Mum was with me almost every day. My hair would not grow. Asked her to bring me a hat. The cold corridor outside the room. The footsteps. The canteen with all the grey faces and the revolting, tasteless meals. I couldn’t eat. Pills in the morning. And in the evening. The visitors’ room with the old radio, the magazines and the tin ashtray. The visitors sitting stiffly clutching their terror and disgust. Someone running amok. The solitary confinement. The muffled screams. A boy who threw himself out of the window. And lay bleeding on the brown earth. The bathtubs, the green chipped enamel. Getting undressed while people in white ran the water and made jokes. Standing there, an emaciated carcass, a laughing stock. Refused to remove my woollen hat. Refused point blank. They had a good laugh. I was not allowed to lock the toilet door. The door to my room was locked from the outside. The view: a dark spruce forest nearby. The other side: the main building. Straight ahead, over the fence and across the road: a field and a clearing, green, open, sun-dappled.
Mum: ‘How’s it going, Kim?’
I looked at her. She had braced herself. I couldn’t detect any weakness in her eyes.
‘Do you talk to Dr Vang
?’ she went on.
Napoleon. I called him Nap. In my cremated mind. I had to go up to his office in the other wing every third day.
‘How do you like it here?’ he always asked, as if it were some tourists’ hotel in the mountains.
Never answered.
He soon lost his patience. A hyper little man.
‘You’re not very cooperative, Karlsen,’ he said with a smile. ‘You don’t even talk to your mother.’
I became more and more convinced that he wore a wig. It lay flat on his head and the parting was one woolly line.
He was always the first to get up.
Didn’t dare say anything. Couldn’t lie any more.

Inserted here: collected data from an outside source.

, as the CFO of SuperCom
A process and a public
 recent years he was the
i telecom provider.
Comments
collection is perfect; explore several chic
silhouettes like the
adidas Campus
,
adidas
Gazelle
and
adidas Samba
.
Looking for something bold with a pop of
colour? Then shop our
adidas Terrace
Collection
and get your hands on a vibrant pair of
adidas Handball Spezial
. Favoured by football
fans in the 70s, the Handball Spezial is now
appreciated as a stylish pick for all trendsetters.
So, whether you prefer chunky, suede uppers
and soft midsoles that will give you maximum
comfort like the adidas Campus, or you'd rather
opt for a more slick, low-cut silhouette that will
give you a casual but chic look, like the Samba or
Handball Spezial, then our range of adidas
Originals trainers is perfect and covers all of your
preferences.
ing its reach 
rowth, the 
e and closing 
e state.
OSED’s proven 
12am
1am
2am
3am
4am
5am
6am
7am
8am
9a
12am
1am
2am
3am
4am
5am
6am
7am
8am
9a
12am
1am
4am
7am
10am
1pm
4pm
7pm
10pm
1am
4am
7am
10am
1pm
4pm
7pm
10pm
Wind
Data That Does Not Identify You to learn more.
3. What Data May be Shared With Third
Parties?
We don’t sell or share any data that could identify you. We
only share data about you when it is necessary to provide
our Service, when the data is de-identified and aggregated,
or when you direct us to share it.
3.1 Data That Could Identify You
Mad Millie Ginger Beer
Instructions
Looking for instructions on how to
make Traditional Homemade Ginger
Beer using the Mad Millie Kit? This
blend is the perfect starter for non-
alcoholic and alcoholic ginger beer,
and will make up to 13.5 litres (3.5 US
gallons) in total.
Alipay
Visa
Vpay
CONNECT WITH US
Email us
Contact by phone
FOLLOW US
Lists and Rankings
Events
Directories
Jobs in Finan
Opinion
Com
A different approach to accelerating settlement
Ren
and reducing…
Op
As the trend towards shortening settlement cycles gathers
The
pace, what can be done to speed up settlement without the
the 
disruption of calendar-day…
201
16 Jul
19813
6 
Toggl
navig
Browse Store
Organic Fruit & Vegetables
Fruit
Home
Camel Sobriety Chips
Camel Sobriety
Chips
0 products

The nurses were decent enough. They discussed the EEC and one of the oldest nutters stood on a chair and screamed that the EEC was the beast in the Book of Revelation, the Treaty of Rome was the work of the Antichrist and the winds of doomsday were already blowing around our ears. What a palaver there was. For the most part I stayed in my room. It was quiet there. I looked out of the window. Summer. Had only one thought: Will I be here for ever? Didn’t know why I was there.

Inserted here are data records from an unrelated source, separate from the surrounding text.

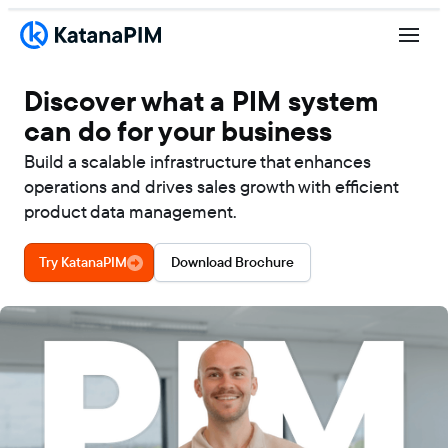
Discover what a PIM system
can do for your business
Build a scalable infrastructure that enhances
operations and drives sales growth with efficient
product data management.
Try KatanaPIM
Download Brochure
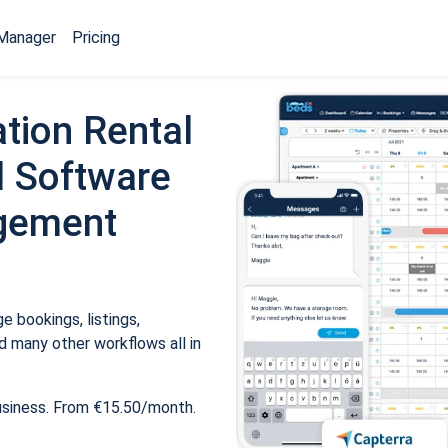
Manager
Pricing
tion Rental
 Software
gement
 bookings, listings,
 many other workflows all in
usiness. From €15.50/month.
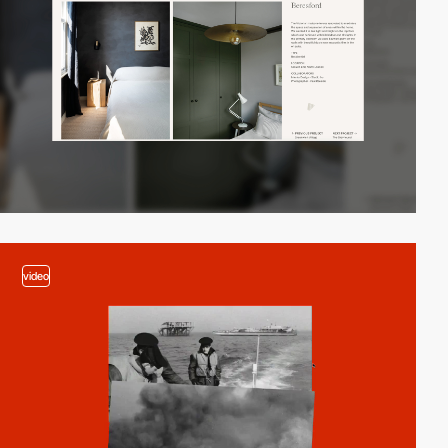
video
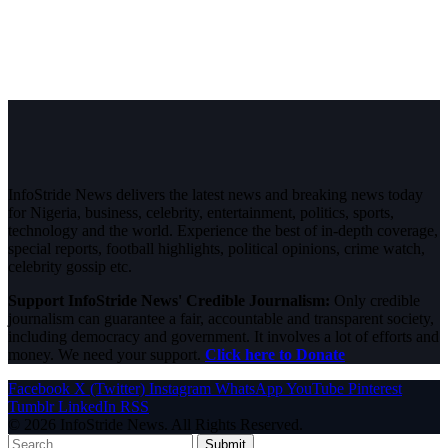
InfoStride News delivers the latest news and breaking news today
for Nigeria, business, celebrity, entertainment, politics, sports,
technology and the world. Experience the best of in-depth coverage,
special reports, football highlights, political opinions, crime watch,
celebrity gossip etc.
Support InfoStride News' Credible Journalism:
Only credible
journalism can guarantee a fair, accountable and transparent society,
including democracy and government. It involves a lot of efforts and
money. We need your support.
Click here to Donate
Facebook
X (Twitter)
Instagram
WhatsApp
YouTube
Pinterest
Tumblr
LinkedIn
RSS
© 2026 InfoStride News. All Rights Reserved.
Submit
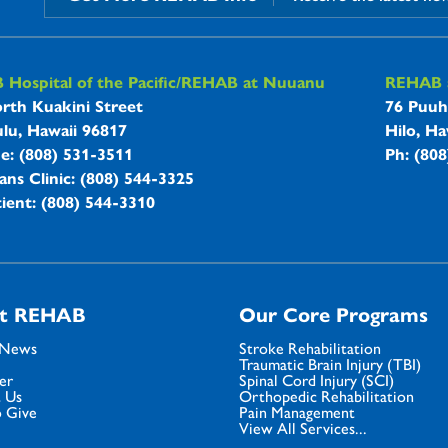
B Hospitals Information
Hospital of the Pacific/REHAB at Nuuanu
REHAB a
rth Kuakini Street
76 Puuh
lu, Hawaii 96817
Hilo, Ha
ne: (808) 531-3511
Ph: (80
ans Clinic: (808) 544-3325
ient: (808) 544-3310
t REHAB
Our Core Programs
 News
Stroke Rehabilitation
Traumatic Brain Injury (TBI)
er
Spinal Cord Injury (SCI)
 Us
Orthopedic Rehabilitation
 Give
Pain Management
View All Services...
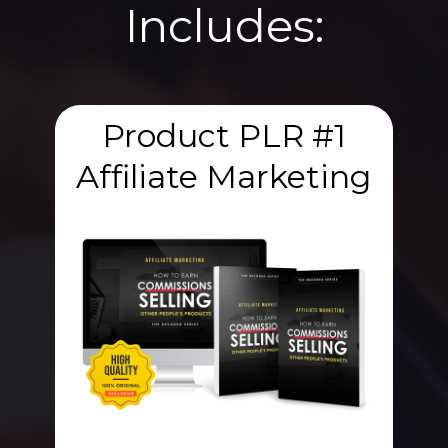
Includes:
Product PLR #1
Affiliate Marketing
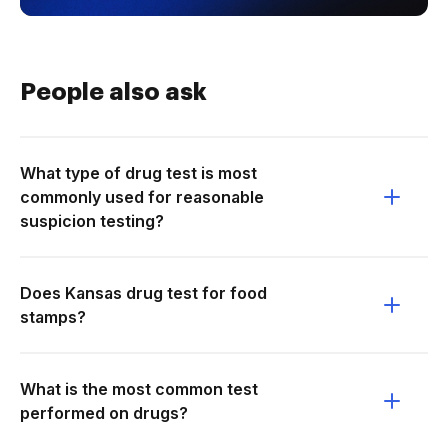
People also ask
What type of drug test is most
commonly used for reasonable
suspicion testing?
Does Kansas drug test for food
stamps?
What is the most common test
performed on drugs?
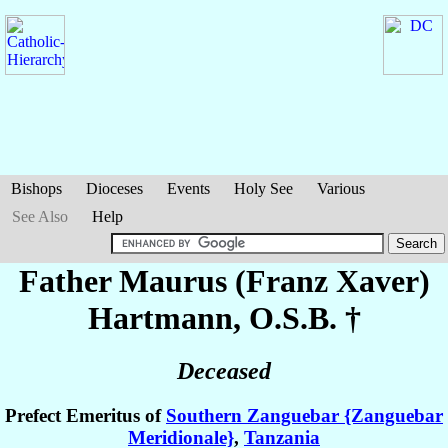
Bishops
Dioceses
Events
Holy See
Various
See Also
Help
Father Maurus (Franz Xaver)
Hartmann
, O.S.B. †
Deceased
Prefect Emeritus of
Southern Zanguebar {Zanguebar
Meridionale}
,
Tanzania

Sometimes I watched TV. The clock. The white second hand going round. If I closed my eyes and had a daydream, I timed the dream, and when I opened my eyes, only half a minute had passed, and I could swear I had been sitting there for several hours. A nutcase who played patience the whole day, of all things, the Idiot, could never finish a game, he sidled up to me.
‘Don’t let the TV fool you,’ he whispered, shuffling the cards quickly and nervously peering round. ‘Have you seen the sports programme? When they replay the goal? The goalkeepers always save it then. In the replay!’
Went to my room. Night always came without my noticing. The line between sleep and day was slowly eroded by a remorselessly conscientious nurse.
Mum: ‘Why don’t you say anything, Kim? We were able to talk together before.’
‘Were we?’
This was hard to take, she tensed the muscles in her face, but in her eyes there was no weakness, only sorrow.